**EXERCISE INSTRUCTIONS**
Track down each line below containing the string "precisa" and copy it.

(Stored records)
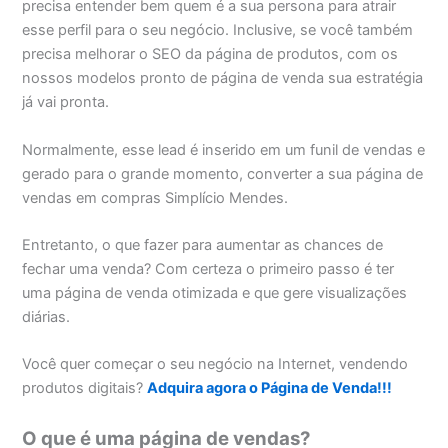
precisa entender bem quem é a sua persona para atrair
esse perfil para o seu negócio. Inclusive, se você também
precisa melhorar o SEO da página de produtos, com os
nossos modelos pronto de página de venda sua estratégia
já vai pronta.
Normalmente, esse lead é inserido em um funil de vendas e
gerado para o grande momento, converter a sua página de
vendas em compras Simplício Mendes.
Entretanto, o que fazer para aumentar as chances de
fechar uma venda? Com certeza o primeiro passo é ter
uma página de venda otimizada e que gere visualizações
diárias.
Você quer começar o seu negócio na Internet, vendendo
produtos digitais?
Adquira agora o Página de Venda!!!
O que é uma página de vendas?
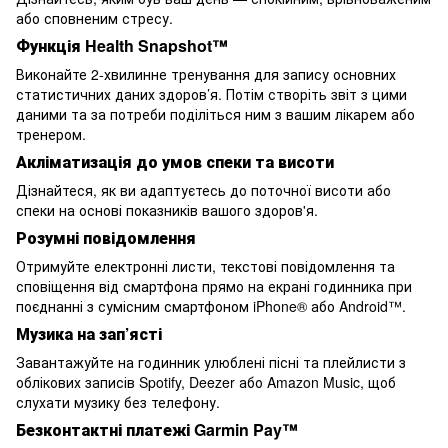
або сповненим стресу.
Функція Health Snapshot™
Виконайте 2-хвилинне тренування для запису основних
статистичних даних здоров’я. Потім створіть звіт з цими
даними та за потреби поділіться ним з вашим лікарем або
тренером.
Акліматизація до умов спеки та висоти
Дізнайтеся, як ви адаптуєтесь до поточної висоти або
спеки на основі показників вашого здоров'я.
Розумні повідомлення
Отримуйте електронні листи, текстові повідомлення та
сповіщення від смартфона прямо на екрані годинника при
поєднанні з сумісним смартфоном iPhone® або Android™.
Музика на зап’ясті
Завантажуйте на годинник улюблені пісні та плейлисти з
облікових записів Spotify, Deezer або Amazon Music, щоб
слухати музику без телефону.
Безконтактні платежі Garmin Pay™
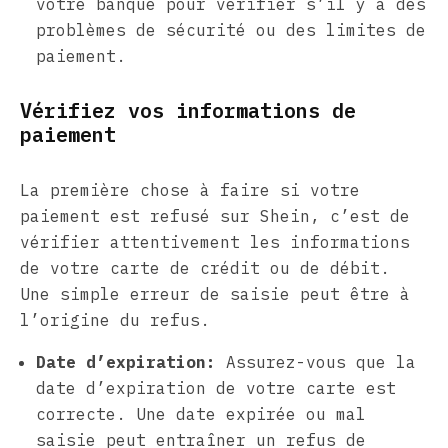
votre banque pour vérifier s’il y a des
problèmes de sécurité ou des limites de
paiement.
Vérifiez vos informations de
paiement
La première chose à faire si votre
paiement est refusé sur Shein, c’est de
vérifier attentivement les informations
de votre carte de crédit ou de débit.
Une simple erreur de saisie peut être à
l’origine du refus.
Date d’expiration:
Assurez-vous que la
date d’expiration de votre carte est
correcte. Une date expirée ou mal
saisie peut entraîner un refus de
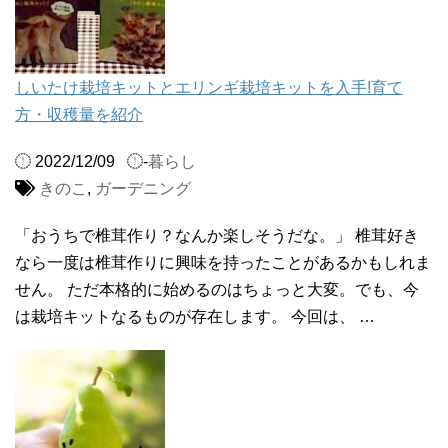
しいたけ栽培キットとエリンギ栽培キットを入手!育て
方・収穫量を紹介
2022/12/09
-
暮らし
きのこ
,
ガーデニング
「おうちで椎茸作り？なんか楽しそうだな。」 椎茸好き
なら一度は椎茸作りに興味を持ったことがあるかもしれま
せん。 ただ本格的に始めるのはちょっと大変。でも、今
は栽培キットなるものが存在します。 今回は、 …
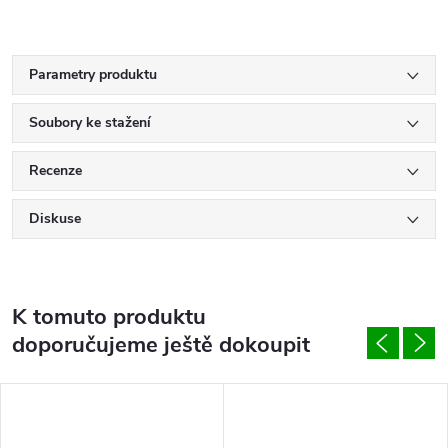
Parametry produktu
Soubory ke stažení
Recenze
Diskuse
K tomuto produktu
doporučujeme ještě dokoupit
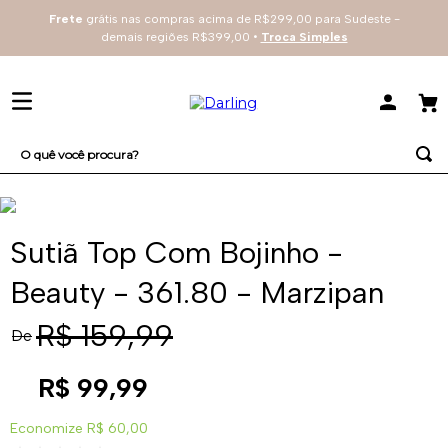
Frete
grátis nas compras acima de R$299,00 para Sudeste -
demais regiões R$399,00 •
Troca Simples
O quê você procura?
TERMOS MAIS BUSCADOS
1
º
sutiã
Sutiã Top Com Bojinho -
2
º
everyday
Beauty - 361.80 - Marzipan
3
º
renda
R$
159
,
99
De
4
º
tecno
R$
99
,
99
Economize
R$ 60,00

**FINAL ANSWER**
precisa entender bem quem é a sua persona para atrair
precisa melhorar o SEO da página de produtos, com os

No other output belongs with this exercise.